Recordó la frase de su acusador en el juicio de Narak: «¿Quién se cree que es ese Zemalnit para llevar siempre la espada colgada a la cintura con la vaina hacia atrás, como un Ainari, como si no le importara ensartar a alguien con ella?». Cuando alguien está en tu contra, cualquier detalle, el más nimio, lo interpreta como una muestra de hostilidad o prepotencia.
En cualquier caso, lo mejor era poner pies en polvorosa cuanto antes.
Derguín logró zafarse de la garra del general y volvió a ponerse de pie. Todos en la taberna lo estaban mirando, como si en las otras treinta mesas no hubiese nada interesante de lo que hablar. Cientos de ojos escudriñándolo, cientos de oídos escuchándolo.
Y todos parecían saber que le habían robado la Espada de Fuego.
No puede ser, se dijo. Todos no pueden saberlo. La mezcla del alcohol y la privación de Zemal lo estaban volviendo paranoico.
– Hay gente a la que crees tu amiga y que no es tan de fiar como parece, tah Derguín -insistió Abatón, y volvió a agarrarlo, aunque esta vez no consiguió que se sentara.
– Eso es asunto mío.
– Tú se lo dijiste a Kratos, a tu amigo del alma Kratos. Pero no hay nada que sepa él que no me cuente. ¡Somos uña y carne!
– Me alegro de saberlo.
¿Kratos lo había traicionado? Derguín le había dejado bien claro que no debía contar nada, que incluso podía poner su vida en peligro.
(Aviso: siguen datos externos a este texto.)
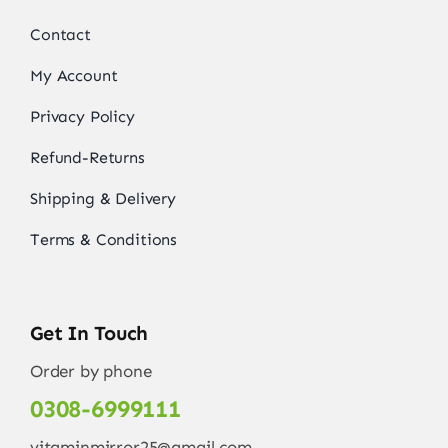
Contact
My Account
Privacy Policy
Refund-Returns
Shipping & Delivery
Terms & Conditions
Get In Touch
Order by phone
0308-6999111
vitaminmirror25@gmail.com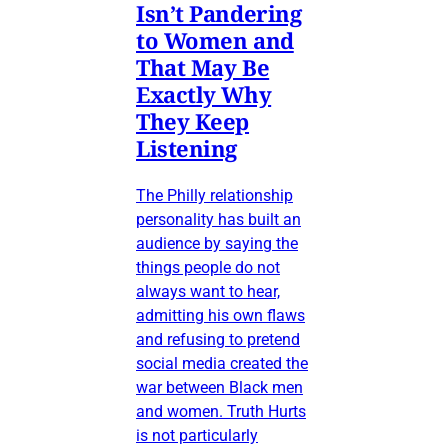
Isn’t Pandering
to Women and
That May Be
Exactly Why
They Keep
Listening
The Philly relationship
personality has built an
audience by saying the
things people do not
always want to hear,
admitting his own flaws
and refusing to pretend
social media created the
war between Black men
and women. Truth Hurts
is not particularly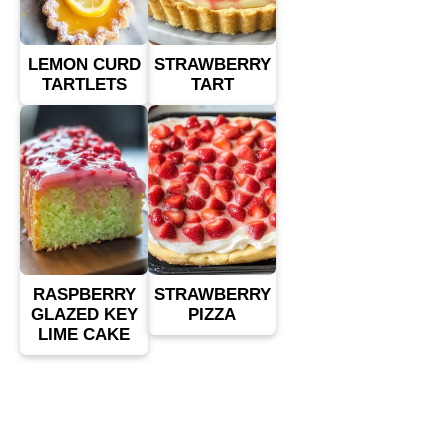
LEMON CURD
STRAWBERRY
TARTLETS
TART
RASPBERRY
STRAWBERRY
GLAZED KEY
PIZZA
LIME CAKE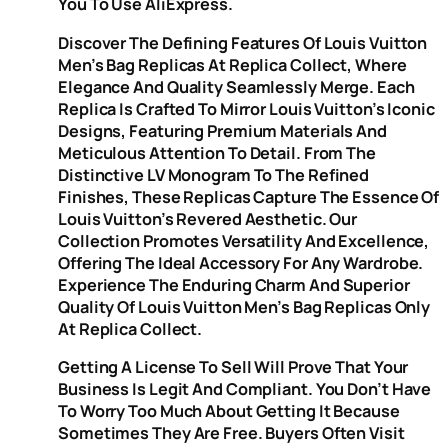
You To Use AliExpress.
Discover The Defining Features Of Louis Vuitton
Men’s Bag Replicas At Replica Collect, Where
Elegance And Quality Seamlessly Merge. Each
Replica Is Crafted To Mirror Louis Vuitton’s Iconic
Designs, Featuring Premium Materials And
Meticulous Attention To Detail. From The
Distinctive LV Monogram To The Refined
Finishes, These Replicas Capture The Essence Of
Louis Vuitton’s Revered Aesthetic. Our
Collection Promotes Versatility And Excellence,
Offering The Ideal Accessory For Any Wardrobe.
Experience The Enduring Charm And Superior
Quality Of Louis Vuitton Men’s Bag Replicas Only
At Replica Collect.
Getting A License To Sell Will Prove That Your
Business Is Legit And Compliant. You Don’t Have
To Worry Too Much About Getting It Because
Sometimes They Are Free. Buyers Often Visit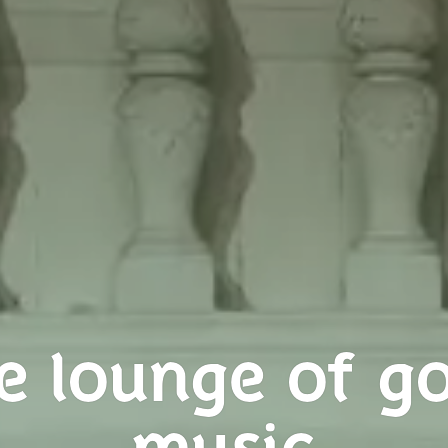
e lounge of g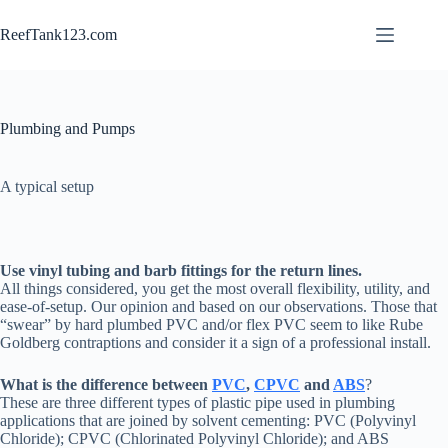
Skip
to
ReefTank123.com
content
Plumbing and Pumps
A typical setup
Use vinyl tubing and barb fittings for the return lines.
All things considered, you get the most overall flexibility, utility, and
ease-of-setup. Our opinion and based on our observations. Those that
“swear” by hard plumbed PVC and/or flex PVC seem to like Rube
Goldberg contraptions and consider it a sign of a professional install.
What is the difference between
PVC
,
CPVC
and
ABS
?
These are three different types of plastic pipe used in plumbing
applications that are joined by solvent cementing: PVC (Polyvinyl
Chloride); CPVC (Chlorinated Polyvinyl Chloride); and ABS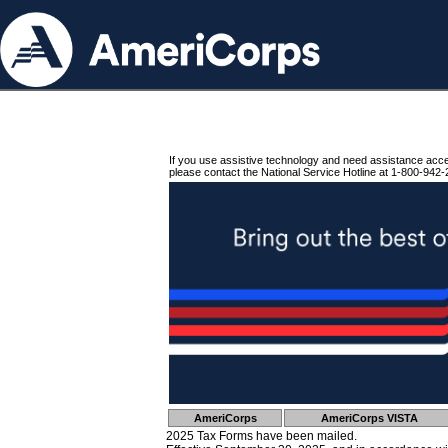
If you use assistive technology and need assistance acc
please contact the National Service Hotline at 1-800-942-
AmeriCorps
AmeriCorps VISTA
2025 Tax Forms have been mailed.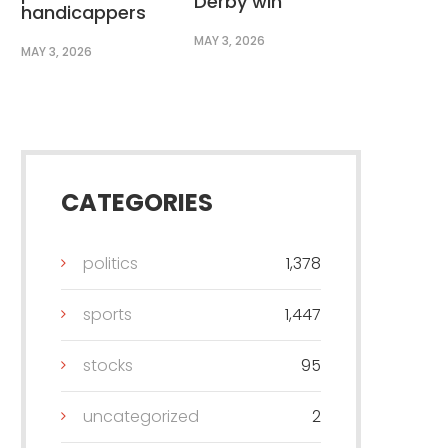
Derby win
handicappers
MAY 3, 2026
MAY 3, 2026
CATEGORIES
politics
1,378
sports
1,447
stocks
95
uncategorized
2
– Quieres irte, ¿verdad, Zemalnit? Pues es lo mejor que puedes hacer. Nosotros somos soldados honrados, soldados de verdad.
– ¡Bien por el general!
– No necesitamos magia para sentirnos más hombres. Combatimos con esto -se aporreó el corazón- y con esto -se apretó los testículos, lo cual, por alguna razón, le hizo soltar un eructo.
– ¡Bien dicho!
– No somos críos de teta a los que quitan de escribanos para regalarles un premio que no se merecen. ¡Kratos sería mil veces mejor Zemalnit que tú!
Derguín bajó la voz, mirando fijamente a los ojos a Abatón. O más bien al ojo. La órbita vacía del otro le resultaba demasiado repugnante.
– Te ruego que me sueltes, general. Esta conversación ha dejado de interesarme hace rato.
– ¡Qué importante es el niñato! -dijo otro de los soldados.
Abatón seguía sin soltarlo. Hacía ya mucho rato que el contacto había pasado de amistoso a molesto, y de molesto a ofensivo.
Con la ira, a Derguín se le estaba despejando la borrachera y casi se había olvidado de los calambres del brazo. Así pues, la ira debía ser algo bueno.